A shiver ran across my backbone, and I wanted to cry. I wasn’t an idiot, and one could only hide from the truth for so long. For some illogical, self-destructive, totally insane reason, I was attracted to Ian. There, I admitted it. Strongly attracted. And that unfortunate truth had to be hidden at all costs. If he had even the slightest inkling, he would treat me unmercifully, as he had teased Bella and me when we were young. If he knew I was...drawn to him, he’d never let it go.

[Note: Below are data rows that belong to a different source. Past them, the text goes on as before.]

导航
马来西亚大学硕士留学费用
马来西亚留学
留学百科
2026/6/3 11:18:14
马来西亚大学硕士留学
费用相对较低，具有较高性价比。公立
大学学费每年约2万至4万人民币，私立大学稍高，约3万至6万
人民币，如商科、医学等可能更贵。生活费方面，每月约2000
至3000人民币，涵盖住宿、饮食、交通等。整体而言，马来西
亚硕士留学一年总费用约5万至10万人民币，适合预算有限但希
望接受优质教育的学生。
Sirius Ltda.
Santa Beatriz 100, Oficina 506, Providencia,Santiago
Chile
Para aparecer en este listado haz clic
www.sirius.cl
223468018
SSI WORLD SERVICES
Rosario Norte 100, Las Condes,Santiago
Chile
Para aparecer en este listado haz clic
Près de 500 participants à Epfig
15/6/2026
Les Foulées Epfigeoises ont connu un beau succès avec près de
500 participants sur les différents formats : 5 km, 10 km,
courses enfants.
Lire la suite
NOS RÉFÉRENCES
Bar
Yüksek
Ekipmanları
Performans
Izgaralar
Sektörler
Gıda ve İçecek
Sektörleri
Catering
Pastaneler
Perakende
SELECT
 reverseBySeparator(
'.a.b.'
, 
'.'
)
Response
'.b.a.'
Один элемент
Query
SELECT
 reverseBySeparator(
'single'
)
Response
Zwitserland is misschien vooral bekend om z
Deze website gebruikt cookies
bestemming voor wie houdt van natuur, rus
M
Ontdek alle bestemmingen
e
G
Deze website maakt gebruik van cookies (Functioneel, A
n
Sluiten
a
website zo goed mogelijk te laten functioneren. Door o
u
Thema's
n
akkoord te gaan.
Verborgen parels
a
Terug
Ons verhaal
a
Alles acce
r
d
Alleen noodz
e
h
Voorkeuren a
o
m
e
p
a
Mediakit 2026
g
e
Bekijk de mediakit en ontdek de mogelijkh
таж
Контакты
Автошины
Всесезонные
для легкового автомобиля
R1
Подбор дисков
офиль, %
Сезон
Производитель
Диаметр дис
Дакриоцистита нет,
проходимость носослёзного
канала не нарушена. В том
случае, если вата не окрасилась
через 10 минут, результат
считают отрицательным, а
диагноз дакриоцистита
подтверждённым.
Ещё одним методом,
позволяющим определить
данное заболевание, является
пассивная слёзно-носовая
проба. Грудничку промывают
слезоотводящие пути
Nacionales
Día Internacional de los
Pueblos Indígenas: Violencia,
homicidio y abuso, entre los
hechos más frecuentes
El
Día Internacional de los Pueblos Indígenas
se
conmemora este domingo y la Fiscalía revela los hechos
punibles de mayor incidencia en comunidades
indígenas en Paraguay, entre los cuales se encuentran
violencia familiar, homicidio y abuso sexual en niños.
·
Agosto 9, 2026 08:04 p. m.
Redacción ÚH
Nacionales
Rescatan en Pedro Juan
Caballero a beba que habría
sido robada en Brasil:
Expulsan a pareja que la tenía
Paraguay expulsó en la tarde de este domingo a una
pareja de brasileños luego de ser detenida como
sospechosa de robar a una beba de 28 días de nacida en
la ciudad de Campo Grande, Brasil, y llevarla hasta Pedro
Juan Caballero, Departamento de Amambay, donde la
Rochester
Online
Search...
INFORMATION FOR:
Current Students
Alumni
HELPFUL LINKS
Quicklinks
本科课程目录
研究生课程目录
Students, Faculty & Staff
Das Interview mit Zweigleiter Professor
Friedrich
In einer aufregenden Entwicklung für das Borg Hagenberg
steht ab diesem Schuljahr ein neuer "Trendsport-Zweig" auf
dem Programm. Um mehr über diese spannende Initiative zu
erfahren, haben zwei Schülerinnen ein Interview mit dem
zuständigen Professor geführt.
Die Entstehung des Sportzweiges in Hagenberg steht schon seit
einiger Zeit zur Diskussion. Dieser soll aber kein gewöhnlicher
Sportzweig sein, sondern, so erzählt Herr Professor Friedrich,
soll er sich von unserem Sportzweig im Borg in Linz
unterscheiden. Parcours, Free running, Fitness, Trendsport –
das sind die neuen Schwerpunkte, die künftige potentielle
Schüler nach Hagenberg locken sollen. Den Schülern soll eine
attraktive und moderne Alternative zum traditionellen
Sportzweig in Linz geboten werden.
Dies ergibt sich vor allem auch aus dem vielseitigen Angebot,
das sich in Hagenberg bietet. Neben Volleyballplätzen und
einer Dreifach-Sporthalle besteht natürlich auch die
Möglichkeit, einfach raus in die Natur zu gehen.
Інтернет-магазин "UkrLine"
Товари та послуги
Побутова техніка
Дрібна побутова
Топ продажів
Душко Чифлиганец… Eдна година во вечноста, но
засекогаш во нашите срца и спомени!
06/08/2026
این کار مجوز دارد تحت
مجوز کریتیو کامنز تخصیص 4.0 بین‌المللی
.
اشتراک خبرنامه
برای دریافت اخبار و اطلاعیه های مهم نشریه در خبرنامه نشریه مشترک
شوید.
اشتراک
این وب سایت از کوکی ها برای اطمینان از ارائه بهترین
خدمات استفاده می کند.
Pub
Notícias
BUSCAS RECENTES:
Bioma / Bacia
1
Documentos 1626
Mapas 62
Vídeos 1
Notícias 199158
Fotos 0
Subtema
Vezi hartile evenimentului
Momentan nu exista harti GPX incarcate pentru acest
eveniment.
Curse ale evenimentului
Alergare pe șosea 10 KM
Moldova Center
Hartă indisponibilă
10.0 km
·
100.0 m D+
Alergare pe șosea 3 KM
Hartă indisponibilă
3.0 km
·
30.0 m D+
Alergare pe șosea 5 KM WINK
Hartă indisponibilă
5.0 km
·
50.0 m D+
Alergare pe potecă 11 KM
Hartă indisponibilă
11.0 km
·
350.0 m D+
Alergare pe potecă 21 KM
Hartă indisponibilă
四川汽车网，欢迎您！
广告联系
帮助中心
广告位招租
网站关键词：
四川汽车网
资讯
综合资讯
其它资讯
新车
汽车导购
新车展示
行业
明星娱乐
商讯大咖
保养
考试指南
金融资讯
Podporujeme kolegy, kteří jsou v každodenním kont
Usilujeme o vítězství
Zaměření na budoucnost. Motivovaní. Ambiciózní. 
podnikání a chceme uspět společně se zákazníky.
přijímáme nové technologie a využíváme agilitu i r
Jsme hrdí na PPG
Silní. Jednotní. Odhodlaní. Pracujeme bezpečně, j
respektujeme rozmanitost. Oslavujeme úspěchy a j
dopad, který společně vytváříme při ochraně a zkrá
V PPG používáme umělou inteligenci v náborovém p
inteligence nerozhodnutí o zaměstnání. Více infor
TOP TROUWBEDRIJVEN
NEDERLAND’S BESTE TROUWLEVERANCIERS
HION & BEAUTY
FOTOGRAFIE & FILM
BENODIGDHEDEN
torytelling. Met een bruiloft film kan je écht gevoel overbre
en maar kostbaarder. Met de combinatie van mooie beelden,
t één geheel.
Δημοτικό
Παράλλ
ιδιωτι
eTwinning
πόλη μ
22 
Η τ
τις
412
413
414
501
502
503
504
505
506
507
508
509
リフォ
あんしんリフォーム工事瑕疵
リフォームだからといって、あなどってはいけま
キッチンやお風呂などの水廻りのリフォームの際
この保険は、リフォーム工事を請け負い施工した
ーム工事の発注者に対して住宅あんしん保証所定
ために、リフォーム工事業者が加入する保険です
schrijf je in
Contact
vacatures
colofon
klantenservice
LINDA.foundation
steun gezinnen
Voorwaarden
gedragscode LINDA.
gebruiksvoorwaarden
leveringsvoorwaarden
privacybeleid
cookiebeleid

It was perfectly logical. That kiss in his rooms had been a scorcher, unquestionably the best of my entire life. Maybe I’d just been involved with bad kissers in the past—most men I knew weren’t that into seduction. Their idea of foreplay wasn’t much better than “brace yourself.” Maybe it was the jet lag and the sheer shock that Ian the Wretch would kiss me.

Why had I ever said yes to Bella? It had seemed so simple at the time, a chance to say goodbye to Granda and Mariposa, goodbye to my unresolved childhood and my adolescent crush.

That last part was well over and done with—I couldn’t even guess what I had once seen in Marcus apart from his dazzling good looks. If I’d had any taste, I would have had a crush on Ian instead...

And there I went again. Ian and I were enemies—I needed to remember that. If he knew who I really was he’d have me out on my ass so fast...

But he didn’t know who I was. To him I was Bella-Beast, an object to tease and torment, but marginally one step better than a liar.

I let my head fall back against the heavy wooden door with a thump that didn’t do my ever-present headache any favors.

Would this really make Granda’s last days happy and peaceful? If it did, then who was I to deny him? Yes, he’d banished me from Mariposa, but he’d also loved me. I shouldn’t feel like I owed him anything, but I did, and for him, I could make this minor effort, as long as Marcus remembered that it was all an act, a lie within a lie.

I rose and stripped off my clothes, washed the makeup from my face and popped out the colored contacts, taking a moment to look at my reflection in the mirror. My hazel eyes looked back at me, the scrubbed face that was only an approximation of Bella’s flawless beauty. I was a liar and a cheat, and I’d just dug myself into an even deeper hole out of a fit of pique.